Below are some records. Print exactly the lines between the one holding "ДРУГИЕ САЙТЫ" and the one holding "Скачать официальное приложение", inclusive, and nothing else.

** Opening Provided entries block **

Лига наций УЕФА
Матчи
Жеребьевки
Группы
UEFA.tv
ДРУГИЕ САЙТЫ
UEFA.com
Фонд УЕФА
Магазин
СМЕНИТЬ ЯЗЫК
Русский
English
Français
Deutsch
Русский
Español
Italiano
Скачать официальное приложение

** Closing Provided entries block **
** Opening Provided entries block **

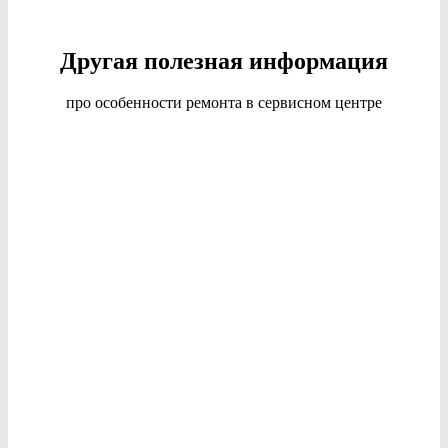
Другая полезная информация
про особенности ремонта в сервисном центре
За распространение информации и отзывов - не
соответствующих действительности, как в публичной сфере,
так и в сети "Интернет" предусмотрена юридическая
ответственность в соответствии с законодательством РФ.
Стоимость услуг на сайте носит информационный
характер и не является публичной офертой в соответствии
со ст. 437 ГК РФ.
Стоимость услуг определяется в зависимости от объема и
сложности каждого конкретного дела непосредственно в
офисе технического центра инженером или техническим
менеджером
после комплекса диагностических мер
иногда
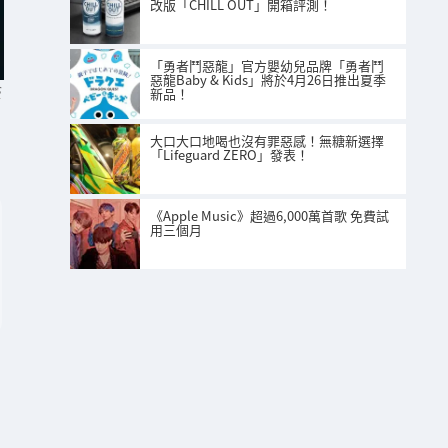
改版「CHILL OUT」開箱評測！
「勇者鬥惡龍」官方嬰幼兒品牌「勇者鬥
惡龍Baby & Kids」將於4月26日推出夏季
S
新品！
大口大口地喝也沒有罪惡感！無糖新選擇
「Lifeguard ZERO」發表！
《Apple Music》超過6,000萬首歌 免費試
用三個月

** Closing Provided entries block **

* _Exercise result_:
ДРУГИЕ САЙТЫ
UEFA.com
Фонд УЕФА
Магазин
СМЕНИТЬ ЯЗЫК
Русский
English
Français
Deutsch
Русский
Español
Italiano
Скачать официальное приложение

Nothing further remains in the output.